Director Sriram Raghavan, Bollywood’s undisputed master of pitch-dark thrillers, takes a step back from Andhadhun’s racy narrative rhythm and walks a fine line between the unhurried and the urgent, the philosophical and the provocative, and the classy and the kicky in Merry Christmas, a quiet head-scratcher that never loses its audience’s attention.

If the black humour-laden 2018 thriller was inspired by the French short film L’accordeur (The Piano Tuner) and galloped in an entirely new direction, the dual-version Merry Christmas, starring Katrina Kaif and Vijay Sethupathi (as odd a screen couple as any in the history of Hindi and (probably) Tamil cinema), crafts a loose adaptation of the Gallic crime fiction writer Frederic Dard’s book, Le Monte-charge.
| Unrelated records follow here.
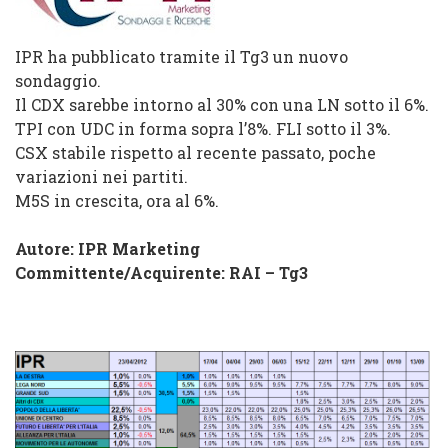
IPR ha pubblicato tramite il Tg3 un nuovo
sondaggio.
Il CDX sarebbe intorno al 30% con una LN sotto il 6%.
TPI con UDC in forma sopra l’8%. FLI sotto il 3%.
CSX stabile rispetto al recente passato, poche
variazioni nei partiti.
M5S in crescita, ora al 6%.
Autore: IPR Marketing
Committente/Acquirente:
RAI – Tg3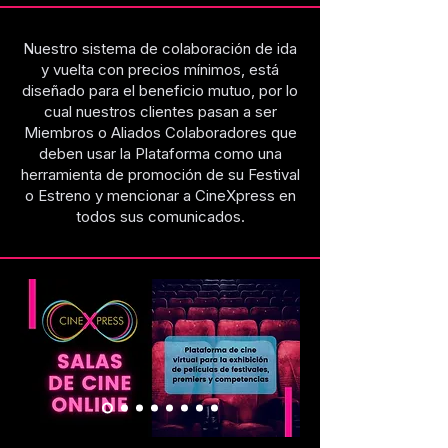
Nuestro sistema de colaboración de ida
y vuelta con precios mínimos, está
diseñado para el beneficio mutuo, por lo
cual nuestros clientes pasan a ser
Miembros o Aliados Colaboradores que
deben usar la Plataforma como una
herramienta de promoción de su Festival
o Estreno y mencionar a CineXpress en
todos sus comunicados.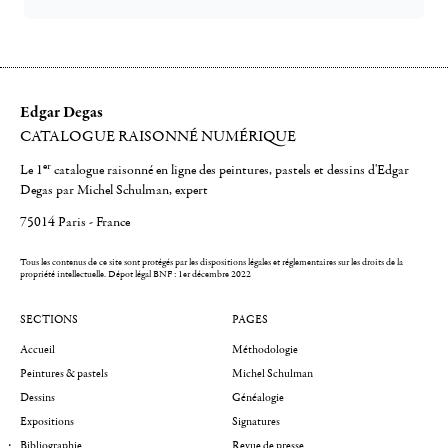
Edgar Degas
CATALOGUE RAISONNÉ NUMÉRIQUE
er
Le 1
catalogue raisonné en ligne des peintures, pastels et dessins d'Edgar
Degas par Michel Schulman, expert
75014 Paris - France
Tous les contenus de ce site sont protégés par les dispositions légales et réglementaires sur les droits de la
propriété intellectuelle.
Dépot légal BNF : 1er décembre 2022
SECTIONS
PAGES
Accueil
Méthodologie
Peintures & pastels
Michel Schulman
Dessins
Généalogie
Expositions
Signatures
Bibliographie
Revue de presse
The title of the French narrative literally means ‘dumbwaiter’. In English, the novel was titled Bird in a Cage. A freight elevator and a trapped bird are both appropriate analogies for the story of Merry Christmas, which takes place in the Christian community in 1980s Bombay.

In a literal sense, things – and lives – rise and fall in Merry Christmas, but the picture is astonishingly balanced. Languor is rarely as captivating as this. The film’s controlled drive, as well as its occasional lack of pace, are important to its design. Every cut, camera angle, and amount of blocking heightens anticipation and foreboding without revealing what to expect around the bend.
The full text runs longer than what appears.